We outline the “trillion dollar” problem of materialised views, and the solution of differential dataflow. We then describe our novel approach to bi-directional materialised views, and how it enables a seamless and collaborative product.
Materialised views
One of the biggest open problems in databases is materialised views.
Imagine you are repeatedly querying a database after any change.
The result of your queries is the materialised view. This view must update as new data streams in. You shouldn’t have to pay the cost of a full query each time. The database should be clever enough to compute a minimal incremental change from the current state of your view.

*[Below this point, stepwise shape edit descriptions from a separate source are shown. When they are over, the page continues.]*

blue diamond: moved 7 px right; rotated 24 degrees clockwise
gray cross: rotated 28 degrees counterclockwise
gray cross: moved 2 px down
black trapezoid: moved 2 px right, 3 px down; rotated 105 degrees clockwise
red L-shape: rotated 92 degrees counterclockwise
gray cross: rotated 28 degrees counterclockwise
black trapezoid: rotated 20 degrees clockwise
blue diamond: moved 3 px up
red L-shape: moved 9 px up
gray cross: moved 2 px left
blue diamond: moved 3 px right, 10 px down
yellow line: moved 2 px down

It seems reasonable, yet it’s too much to ask of current databases.
None of the major databases used in production today support this for arbitrary queries.
Here’s an illustrative quote on the extent of this issue:
Software engineers worldwide continue to waste $trillions of person-hours on incidental complexity that can be fundamentally attributed to the lack of [materialised views]
— Liron Shapira, Data denormalization is broken
Right now, a data engineering team must set up pipelines and caches. Decoupling this problem from business logic would enable developers to write more robust application-layer code, as they’d no longer need to worry about manually tracking down all the potential updates that an arbitrary query depends on – which are required to refresh the materialised view.
In general, this isn’t a solved engineering problem.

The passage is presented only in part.